### Work to be completed:
Every line of the data below must be output exactly, with images left out.

### Raw data:
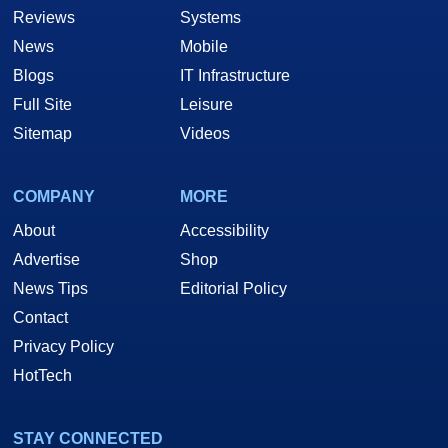
Reviews
Systems
News
Mobile
Blogs
IT Infrastructure
Full Site
Leisure
Sitemap
Videos
COMPANY
MORE
About
Accessibility
Advertise
Shop
News Tips
Editorial Policy
Contact
Privacy Policy
HotTech
STAY CONNECTED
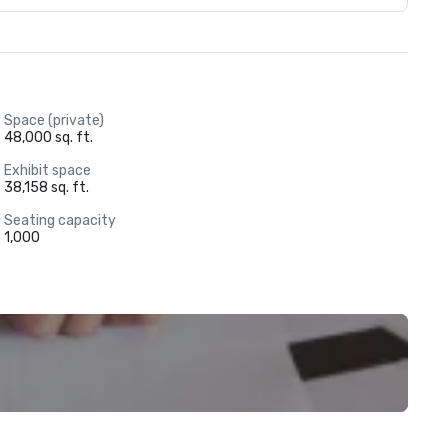
Space (private)
48,000 sq. ft.
Exhibit space
38,158 sq. ft.
Seating capacity
1,000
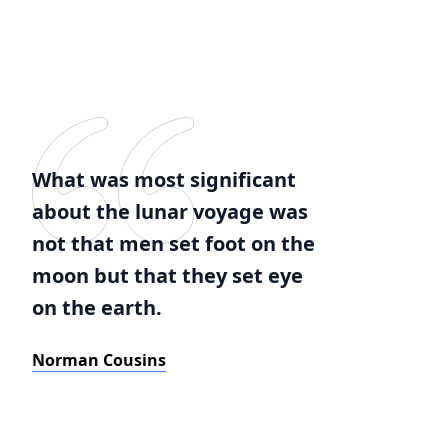
What was most significant
about the lunar voyage was
not that men set foot on the
moon but that they set eye
on the earth.
Norman Cousins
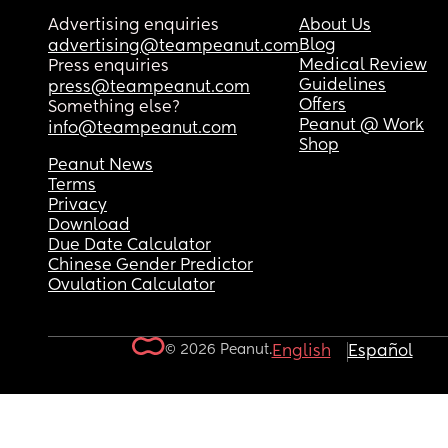
Advertising enquiries
About Us
Blog
advertising@teampeanut.com
Medical Review
Press enquiries
Guidelines
press@teampeanut.com
Offers
Something else?
Peanut @ Work
info@teampeanut.com
Shop
Peanut News
Terms
Privacy
Download
Due Date Calculator
Chinese Gender Predictor
Ovulation Calculator
© 2026 Peanut.
English
Español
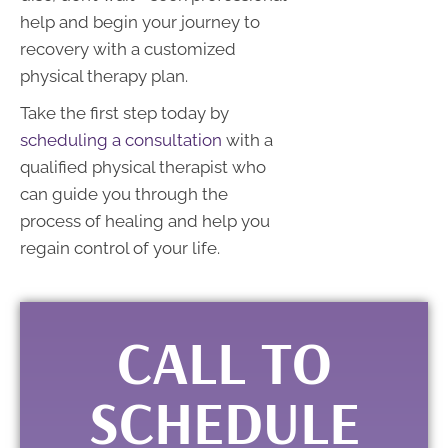
help and begin your journey to
recovery with a customized
physical therapy plan.
Take the first step today by
scheduling a consultation
with a
qualified physical therapist who
can guide you through the
process of healing and help you
regain control of your life.
CALL TO
SCHEDULE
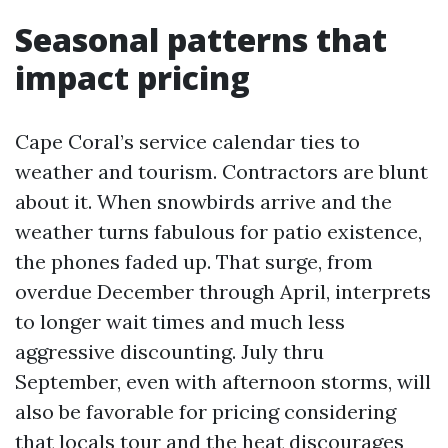
Seasonal patterns that
impact pricing
Cape Coral’s service calendar ties to
weather and tourism. Contractors are blunt
about it. When snowbirds arrive and the
weather turns fabulous for patio existence,
the phones faded up. That surge, from
overdue December through April, interprets
to longer wait times and much less
aggressive discounting. July thru
September, even with afternoon storms, will
also be favorable for pricing considering
that locals tour and the heat discourages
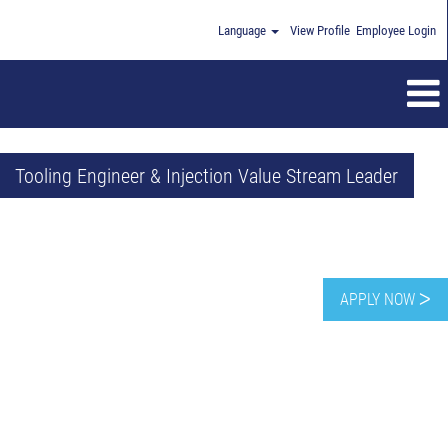
Language
View Profile
Employee Login
Tooling Engineer & Injection Value Stream Leader
APPLY NOW ᐳ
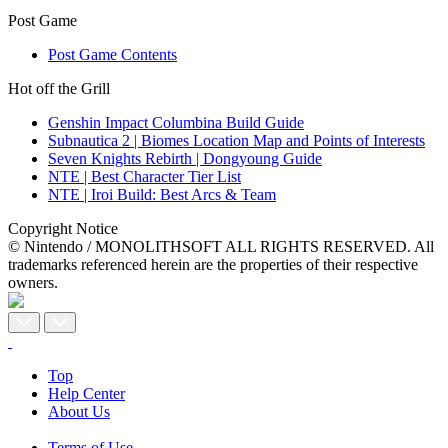
Post Game
Post Game Contents
Hot off the Grill
Genshin Impact Columbina Build Guide
Subnautica 2 | Biomes Location Map and Points of Interests
Seven Knights Rebirth | Dongyoung Guide
NTE | Best Character Tier List
NTE | Iroi Build: Best Arcs & Team
Copyright Notice
© Nintendo / MONOLITHSOFT ALL RIGHTS RESERVED. All
trademarks referenced herein are the properties of their respective
owners.
Top
Help Center
About Us
Terms of Use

### Answer for the task:
Reviews
Systems
News
Mobile
Blogs
IT Infrastructure
Full Site
Leisure
Sitemap
Videos
COMPANY
MORE
About
Accessibility
Advertise
Shop
News Tips
Editorial Policy
Contact
Privacy Policy
HotTech
STAY CONNECTED
Space (private)
48,000 sq. ft.
Exhibit space
38,158 sq. ft.
Seating capacity
1,000
What was most significant
about the lunar voyage was
not that men set foot on the
moon but that they set eye
on the earth.
Norman Cousins
Advertising enquiries
About Us
Blog
advertising@teampeanut.com
Medical Review
Press enquiries
Guidelines
press@teampeanut.com
Offers
Something else?
Peanut @ Work
info@teampeanut.com
Shop
Peanut News
Terms
Privacy
Download
Due Date Calculator
Chinese Gender Predictor
Ovulation Calculator
© 2026 Peanut.
English
Español
help and begin your journey to
recovery with a customized
physical therapy plan.
Take the first step today by
scheduling a consultation
with a
qualified physical therapist who
can guide you through the
process of healing and help you
regain control of your life.
CALL TO
SCHEDULE
Seasonal patterns that
impact pricing
Cape Coral’s service calendar ties to
weather and tourism. Contractors are blunt
about it. When snowbirds arrive and the
weather turns fabulous for patio existence,
the phones faded up. That surge, from
overdue December through April, interprets
to longer wait times and much less
aggressive discounting. July thru
September, even with afternoon storms, will
also be favorable for pricing considering
that locals tour and the heat discourages
Language
View Profile
Employee Login
Tooling Engineer & Injection Value Stream Leader
APPLY NOW ᐳ
Post Game
Post Game Contents
Hot off the Grill
Genshin Impact Columbina Build Guide
Subnautica 2 | Biomes Location Map and Points of Interests
Seven Knights Rebirth | Dongyoung Guide
NTE | Best Character Tier List
NTE | Iroi Build: Best Arcs & Team
Copyright Notice
© Nintendo / MONOLITHSOFT ALL RIGHTS RESERVED. All
trademarks referenced herein are the properties of their respective
owners.
Top
Help Center
About Us
Terms of Use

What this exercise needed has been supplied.